====== Listed records

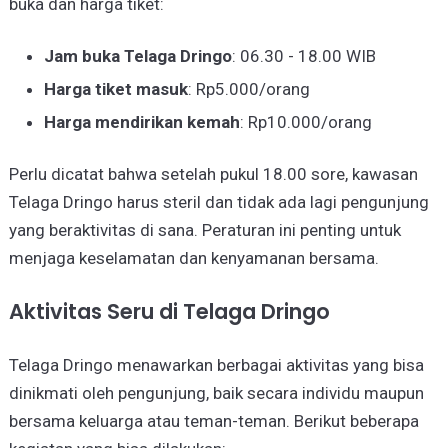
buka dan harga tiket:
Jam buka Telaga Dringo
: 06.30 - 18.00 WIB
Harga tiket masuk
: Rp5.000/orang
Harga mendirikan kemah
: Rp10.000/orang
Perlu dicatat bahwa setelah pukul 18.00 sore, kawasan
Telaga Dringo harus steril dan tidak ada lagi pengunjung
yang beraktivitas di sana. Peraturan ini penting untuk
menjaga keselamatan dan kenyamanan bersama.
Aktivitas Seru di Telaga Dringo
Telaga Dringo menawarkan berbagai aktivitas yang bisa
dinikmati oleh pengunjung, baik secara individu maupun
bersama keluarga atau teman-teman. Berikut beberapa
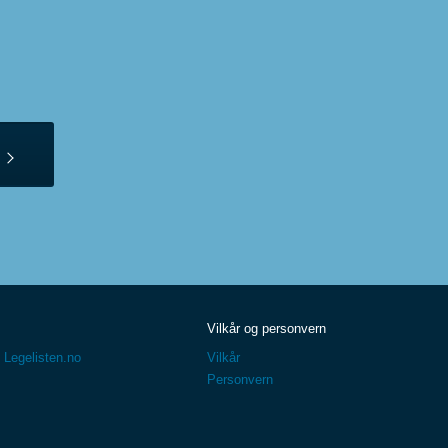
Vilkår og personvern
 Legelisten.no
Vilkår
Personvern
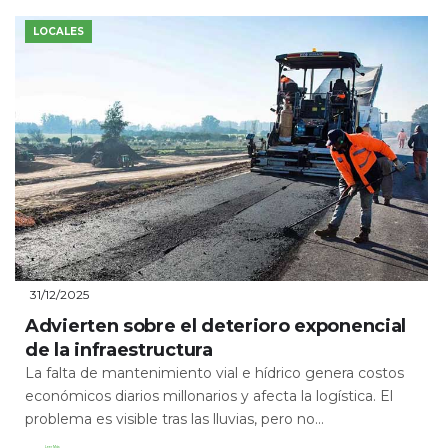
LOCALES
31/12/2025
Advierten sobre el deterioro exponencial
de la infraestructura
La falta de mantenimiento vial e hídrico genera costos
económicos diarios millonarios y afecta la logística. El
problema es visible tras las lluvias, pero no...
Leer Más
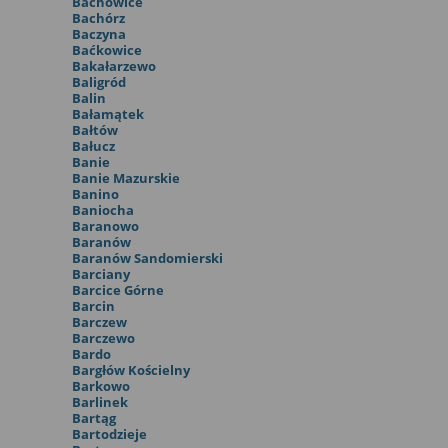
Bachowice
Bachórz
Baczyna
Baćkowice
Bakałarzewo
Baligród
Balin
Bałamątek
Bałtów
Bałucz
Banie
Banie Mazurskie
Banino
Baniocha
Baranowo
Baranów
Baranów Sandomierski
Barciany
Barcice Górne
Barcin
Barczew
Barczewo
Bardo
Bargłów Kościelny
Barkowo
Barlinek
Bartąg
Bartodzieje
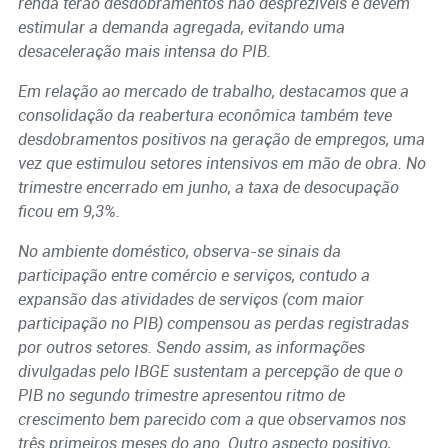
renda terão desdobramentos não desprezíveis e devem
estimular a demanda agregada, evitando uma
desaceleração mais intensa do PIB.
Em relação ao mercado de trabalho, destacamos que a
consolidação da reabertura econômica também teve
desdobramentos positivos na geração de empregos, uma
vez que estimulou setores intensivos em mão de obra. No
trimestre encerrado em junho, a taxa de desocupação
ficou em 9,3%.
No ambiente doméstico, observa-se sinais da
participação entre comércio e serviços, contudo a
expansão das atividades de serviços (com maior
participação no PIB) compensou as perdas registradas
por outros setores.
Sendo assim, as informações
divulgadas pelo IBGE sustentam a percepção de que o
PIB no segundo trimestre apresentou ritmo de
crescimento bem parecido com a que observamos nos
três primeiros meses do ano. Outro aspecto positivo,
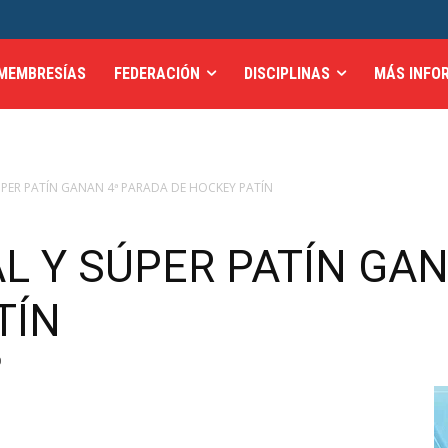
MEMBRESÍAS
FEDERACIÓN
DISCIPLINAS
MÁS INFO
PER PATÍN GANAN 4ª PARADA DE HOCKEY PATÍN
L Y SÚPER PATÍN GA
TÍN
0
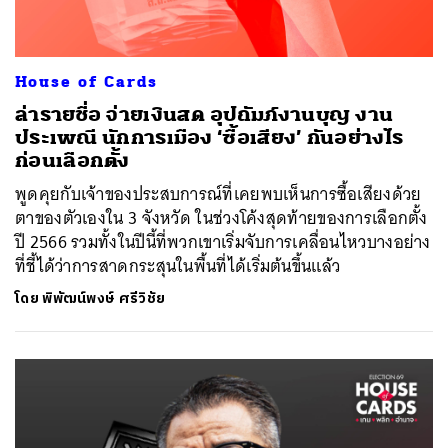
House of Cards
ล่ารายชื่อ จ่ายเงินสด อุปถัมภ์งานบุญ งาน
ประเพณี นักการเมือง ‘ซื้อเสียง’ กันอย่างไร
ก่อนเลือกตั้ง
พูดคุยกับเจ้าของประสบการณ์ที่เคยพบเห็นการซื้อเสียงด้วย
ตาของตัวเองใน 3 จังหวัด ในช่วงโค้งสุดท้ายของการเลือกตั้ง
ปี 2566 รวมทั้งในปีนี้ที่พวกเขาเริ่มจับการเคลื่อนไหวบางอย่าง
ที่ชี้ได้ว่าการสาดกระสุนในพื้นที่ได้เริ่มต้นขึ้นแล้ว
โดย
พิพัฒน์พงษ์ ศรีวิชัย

============

* _Work instructions_:
Whenever the word "Dringo" shows up in a line of the entries above, copy that line.

* _Answer for this exercise_:
Jam buka Telaga Dringo
Telaga Dringo harus steril dan tidak ada lagi pengunjung
Aktivitas Seru di Telaga Dringo
Telaga Dringo menawarkan berbagai aktivitas yang bisa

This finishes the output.